The lines Umebinyuo wrote spoke to me. I’m not entirely where I want to be right now. I’m striving to keep to the motto “bloom where you’re planted”. But I feel caught between my two worlds. England is becoming a place that I don’t recognise. It’s political agendas are disturbing. It appears that there is no room for growth. The people are becoming even less friendly than they already were.
We are running down a path and every time we come to a cross in the road and make a decision about our direction, it turns out that we keep coming back to the same path. Timing is everything and maybe this is where we are meant to be right now. Even if I don’t fully see or understand it. My Grandpa always said, you never see the whole puzzle at once. There is a reason for everything and I truly believe in that.

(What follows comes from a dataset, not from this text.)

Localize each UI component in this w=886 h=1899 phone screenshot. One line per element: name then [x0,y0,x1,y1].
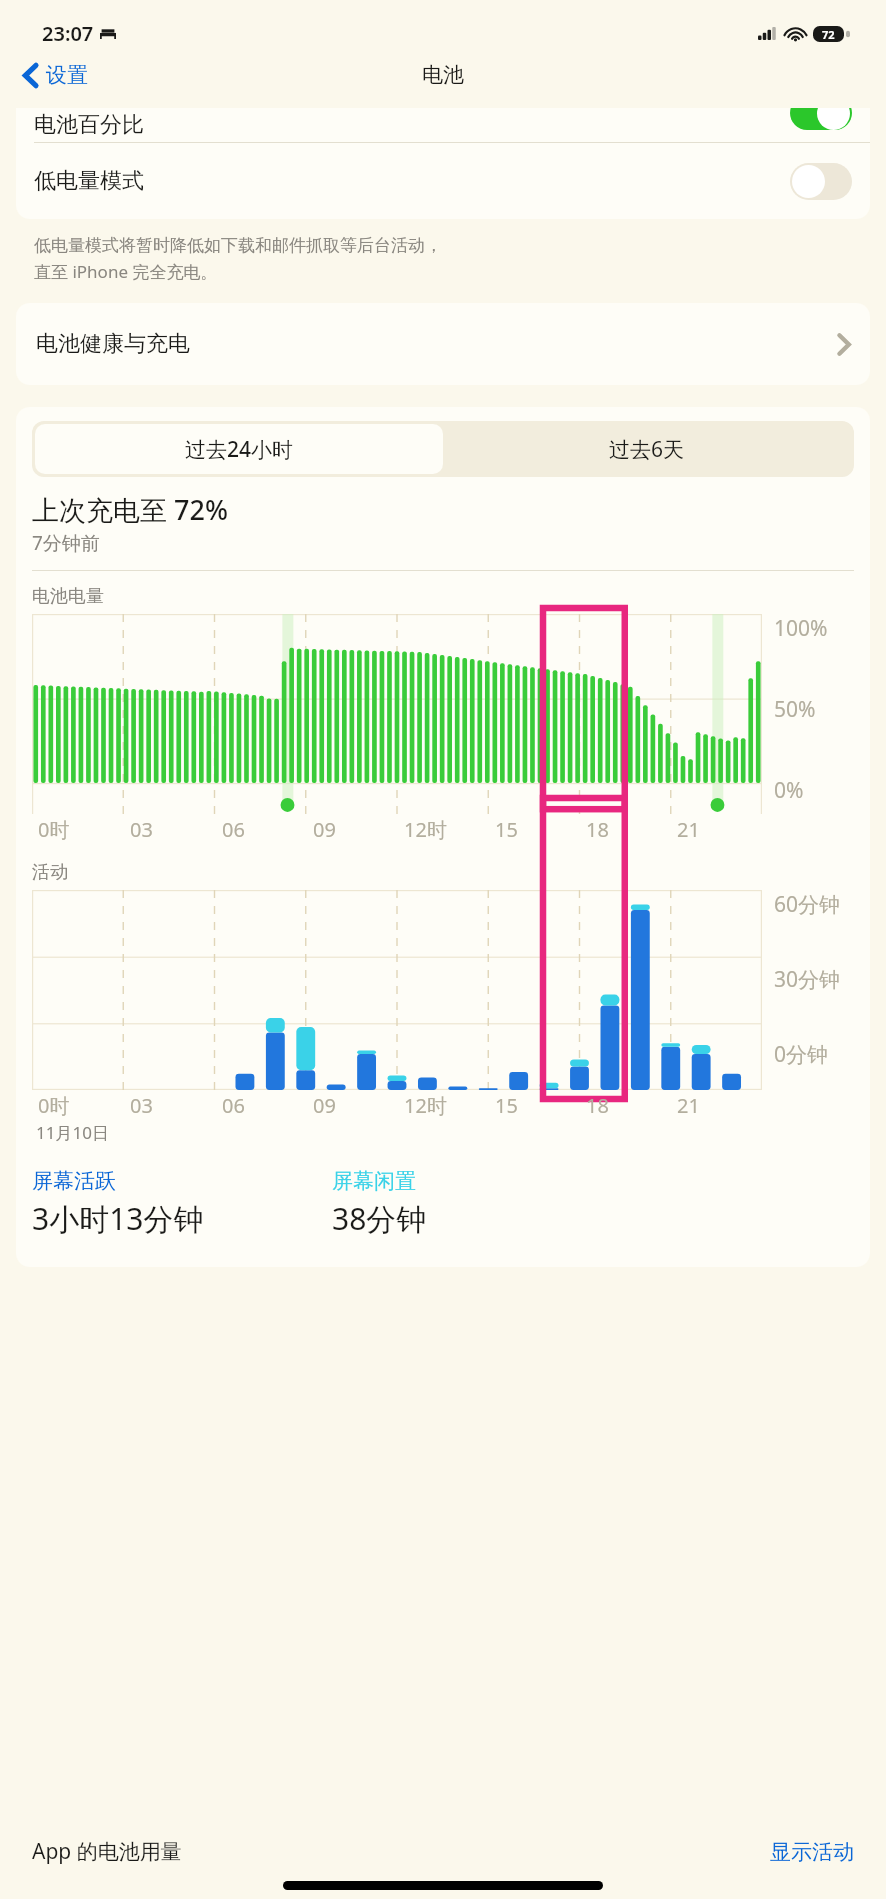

But, I’m ready for a change. I’m ready to see what comes next. I took a leap a little while ago and it turned into a dead end. So, I’m backing up and going down the next road. I hope it brings me closer to my dream. And I hope the path we’re on, brings us closer to our dreams.
This week seems to be more of a roller coaster ride than last week for some reason. I woke up bleary eyed to the alarm going off. It was still dark outside. I laid there for a few moments, running through everything I needed to do today to prep for tomorrow. I was under the dreamy-eyed impression that tomorrow would be Thursday and after a few minutes, I realised that it wasn’t Wednesday at all, in fact it was only Tuesday!

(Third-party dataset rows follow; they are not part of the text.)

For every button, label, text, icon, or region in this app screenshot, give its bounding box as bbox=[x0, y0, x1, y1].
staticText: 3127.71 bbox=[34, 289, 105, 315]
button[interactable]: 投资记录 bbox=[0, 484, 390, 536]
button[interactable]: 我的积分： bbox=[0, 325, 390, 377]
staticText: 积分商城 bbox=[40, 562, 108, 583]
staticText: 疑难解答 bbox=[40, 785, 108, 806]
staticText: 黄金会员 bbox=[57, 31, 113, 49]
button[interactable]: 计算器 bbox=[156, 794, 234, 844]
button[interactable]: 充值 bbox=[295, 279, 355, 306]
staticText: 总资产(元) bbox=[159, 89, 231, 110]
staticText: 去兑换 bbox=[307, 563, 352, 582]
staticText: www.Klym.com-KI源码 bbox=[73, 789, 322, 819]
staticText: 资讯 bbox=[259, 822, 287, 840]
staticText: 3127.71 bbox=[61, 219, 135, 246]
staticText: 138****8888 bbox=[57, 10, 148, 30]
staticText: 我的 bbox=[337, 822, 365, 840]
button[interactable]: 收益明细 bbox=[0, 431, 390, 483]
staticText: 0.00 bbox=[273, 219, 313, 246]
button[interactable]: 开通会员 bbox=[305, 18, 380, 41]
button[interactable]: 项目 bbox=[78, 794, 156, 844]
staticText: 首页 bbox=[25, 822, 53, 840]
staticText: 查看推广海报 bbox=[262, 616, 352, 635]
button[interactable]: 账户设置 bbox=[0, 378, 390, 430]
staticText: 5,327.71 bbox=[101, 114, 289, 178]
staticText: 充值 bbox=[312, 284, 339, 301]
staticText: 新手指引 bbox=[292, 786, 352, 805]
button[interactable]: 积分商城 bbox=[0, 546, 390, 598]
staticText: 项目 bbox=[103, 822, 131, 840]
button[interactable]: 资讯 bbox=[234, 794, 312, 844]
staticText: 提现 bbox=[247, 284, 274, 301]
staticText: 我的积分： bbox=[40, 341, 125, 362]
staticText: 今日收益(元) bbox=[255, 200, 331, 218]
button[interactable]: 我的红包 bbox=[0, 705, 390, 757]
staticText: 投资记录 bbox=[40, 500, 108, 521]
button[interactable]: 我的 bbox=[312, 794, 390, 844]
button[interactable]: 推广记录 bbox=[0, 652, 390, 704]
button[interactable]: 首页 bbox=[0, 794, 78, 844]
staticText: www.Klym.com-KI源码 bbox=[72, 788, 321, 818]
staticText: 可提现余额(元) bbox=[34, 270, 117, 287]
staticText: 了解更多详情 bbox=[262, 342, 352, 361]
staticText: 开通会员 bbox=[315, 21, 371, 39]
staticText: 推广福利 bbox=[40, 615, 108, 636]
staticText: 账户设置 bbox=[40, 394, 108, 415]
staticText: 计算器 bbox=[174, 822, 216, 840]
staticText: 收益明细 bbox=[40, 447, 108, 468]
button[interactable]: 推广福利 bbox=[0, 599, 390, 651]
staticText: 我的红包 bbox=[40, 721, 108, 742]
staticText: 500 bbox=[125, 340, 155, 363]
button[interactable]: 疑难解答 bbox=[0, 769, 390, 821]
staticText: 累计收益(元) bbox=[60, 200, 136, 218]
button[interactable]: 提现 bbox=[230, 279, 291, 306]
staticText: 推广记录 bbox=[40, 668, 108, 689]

I don’t know how that could be? So much always happens on a Monday, it feels by the time we go to bed and wake up again, we should be much farther along in the week! Oh well, Tuesday it is and I can’t change that, so I’m just gonna hold on and enjoy the ride!
The first week back after a break is always the hardest. At least it is for us. I’m so happy that we’ve made it to Friday. Here’s to a great weekend run, hot coffee, a long hot shower, eating popcorn, watching movies, hanging out, listening to records and just being. Here’s to the weekend! Long may it last!
While listening to the radio this weekend we discovered a group we had not come across before, or at least knowingly heard them. They are the Bombay Dub Orchestra. The piece played was called “Mumtaz”.
I’ve not been able to get it out of my head. We got the album on Spotify and I’ve been playing it non-stop! I even listened to it this morning while walking through the woods. It reminds me of a piece of music that a former yoga teacher of mine would play during class. I find it intoxicating. It’s music that lifts your soul and makes you want to go on grand adventures.
I’ve been absent for the past few days because I’ve been lost in the land of a red-headed curly haired cherub, tiny baby toes and two wagging lab tails and I couldn’t have been any happier. I even got to see the Wienermobile! What a treat! As we move into this weekend, I wish everyone a blessed Easter. Happy weekend! Long may it last!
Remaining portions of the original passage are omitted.